**TASK GOAL**. The expected result is the segment of the entries that begins with the line containing "warstwy skóry (laser" and ends with the last line, copied verbatim.

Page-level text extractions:
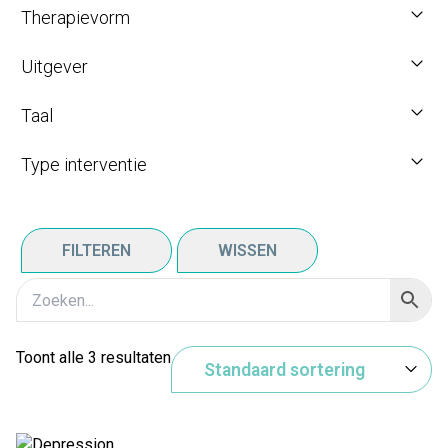
Therapievorm
Uitgever
Taal
Type interventie
FILTEREN
WISSEN
Toont alle 3 resultaten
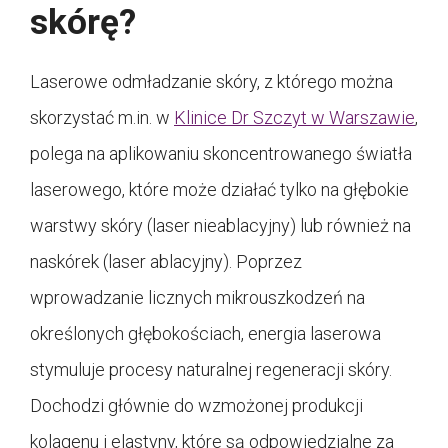
skórę?
Laserowe odmładzanie skóry, z którego można
skorzystać m.in. w
Klinice Dr Szczyt w Warszawie
,
polega na aplikowaniu skoncentrowanego światła
laserowego, które może działać tylko na głębokie
warstwy skóry (laser nieablacyjny) lub również na
naskórek (laser ablacyjny). Poprzez
wprowadzanie licznych mikrouszkodzeń na
określonych głębokościach, energia laserowa
stymuluje procesy naturalnej regeneracji skóry.
Dochodzi głównie do wzmożonej produkcji
kolagenu i elastyny, które są odpowiedzialne za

**RESULT OF THIS TASK**.
warstwy skóry (laser nieablacyjny) lub również na
naskórek (laser ablacyjny). Poprzez
wprowadzanie licznych mikrouszkodzeń na
określonych głębokościach, energia laserowa
stymuluje procesy naturalnej regeneracji skóry.
Dochodzi głównie do wzmożonej produkcji
kolagenu i elastyny, które są odpowiedzialne za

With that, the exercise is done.